Interesting, thanks for the report. Maybe worth looking at https://github.com/SciML/DiffEqGPU.jl?tab=readme-ov-file#example-of-within-method-gpu-parallelism. The only difference I see in that example from our example is that we aren't defining an in-place version of the solver time stepping function: https://github.com/ITensor/ITensorMPS.jl/blob/v0.2.3/examples/03_updaters.jl#L11-L14, or there is something more subtle about how we are calling the ODE solver that I am missing.

[mtfishman]

Also note that if you are using GPU, probably you want to use single precision (i.e.
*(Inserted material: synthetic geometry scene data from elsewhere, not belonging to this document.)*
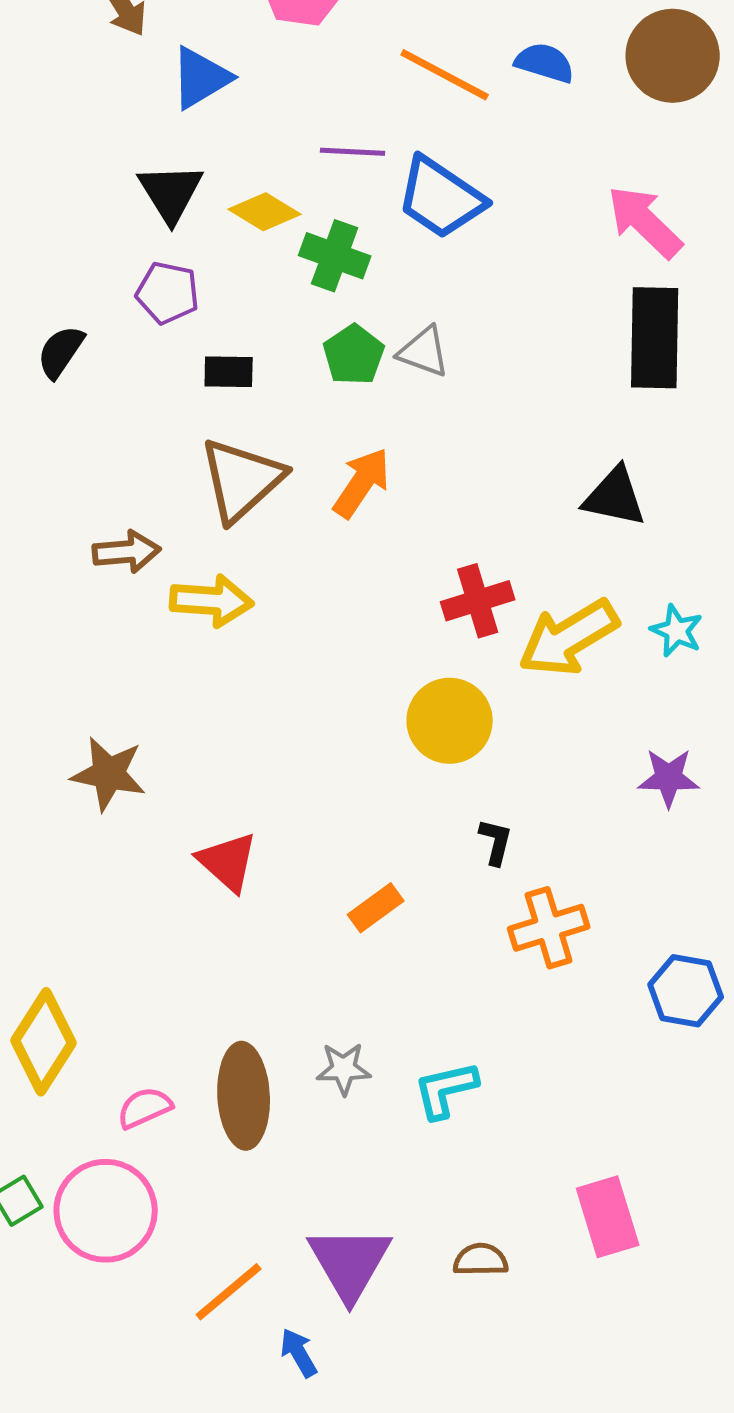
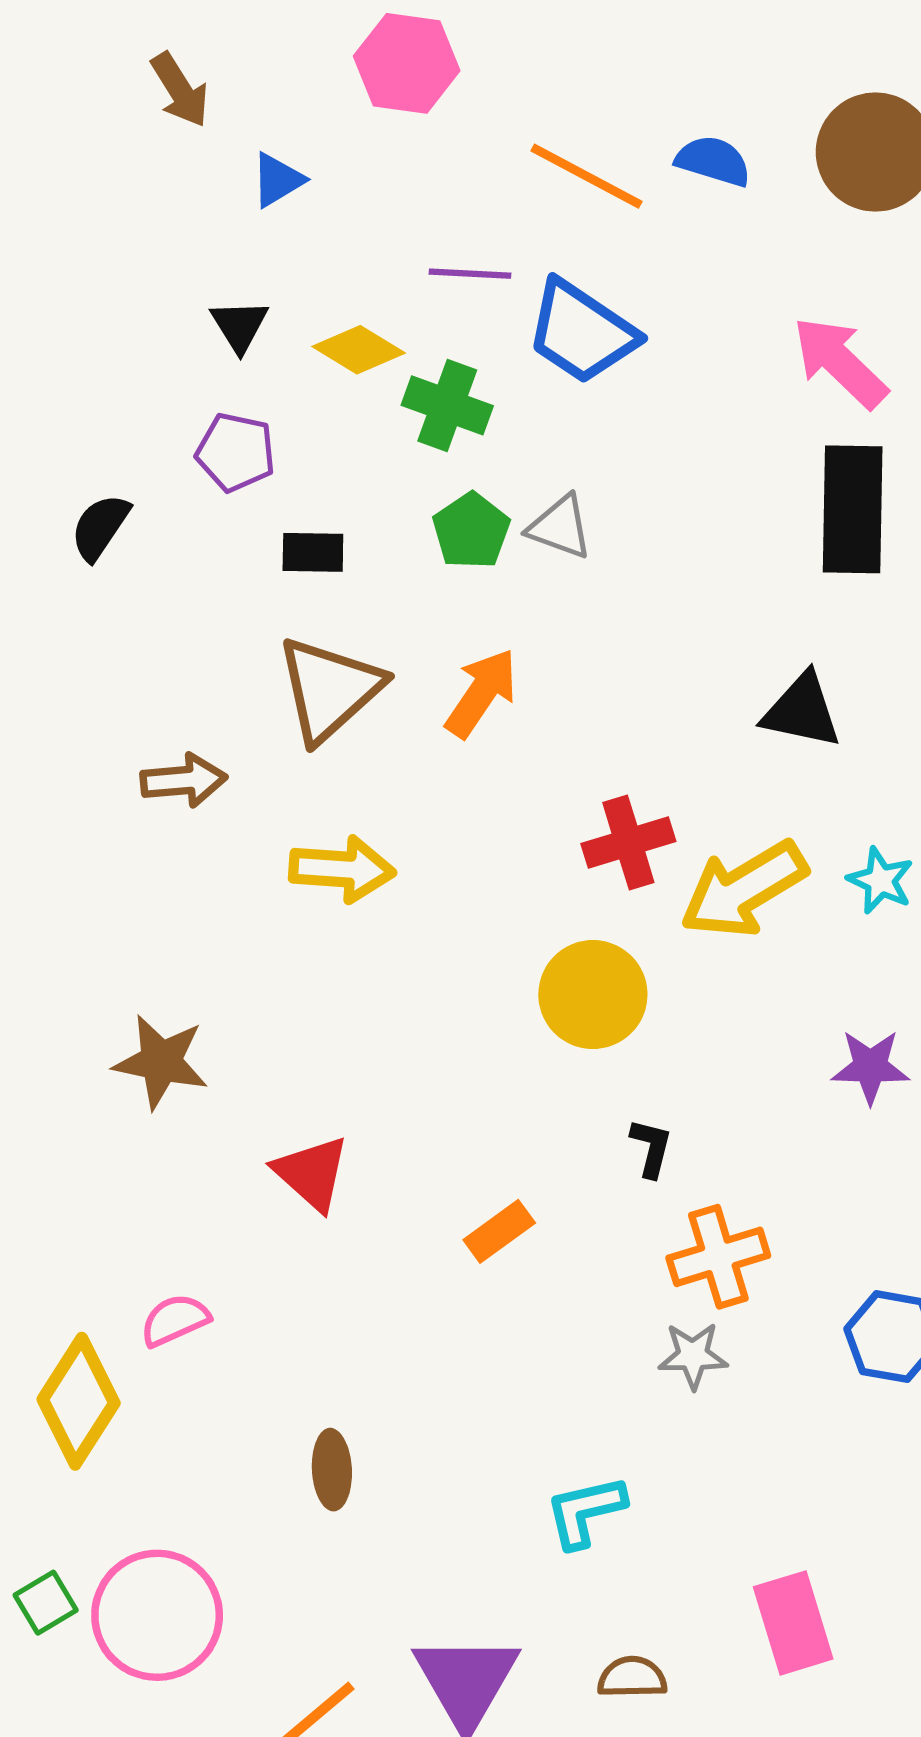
blue triangle: (201, 78) -> (277, 180), size x0.7
black triangle: (171, 193) -> (239, 326), size x0.7
yellow arrow: (212, 601) -> (342, 869), moved
gray star: (344, 1069) -> (693, 1356), moved
cyan L-shape: (446, 1090) -> (585, 1511), moved
brown ellipse: (244, 1096) -> (332, 1470), size x0.6
pink semicircle: (145, 1108) -> (175, 1320), moved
Float32 or Complex{Float32}). cu(...) converts to single precision automatically but you should probably change parameters in the code to single precision, for example ω₁ = 0.1f0, tol = 1f-7, etc. Something we do to easily switch between number types is define the number type at the top of the code and then use it as a variable throughout the code:

elt = Float32

ω₁ = one(elt) / 10
tol = 10 * eps(elt)

but of course feel free to handle that however you prefer.

[mtfishman]

I see the issue, this line here is too restrictive: https://github.com/ITensor/ITensorMPS.jl/blob/v0.2.3/examples/03_updaters.jl#L12 and should allow any AbstractVector rather than just a Vector. I'll make a PR, and additionally make the example easier to run on GPU and select the element type.

[mtfishman]

This is being fixed in #22.

[YotamKa]

Thanks a lot! It works also on my PC over a GPU backend.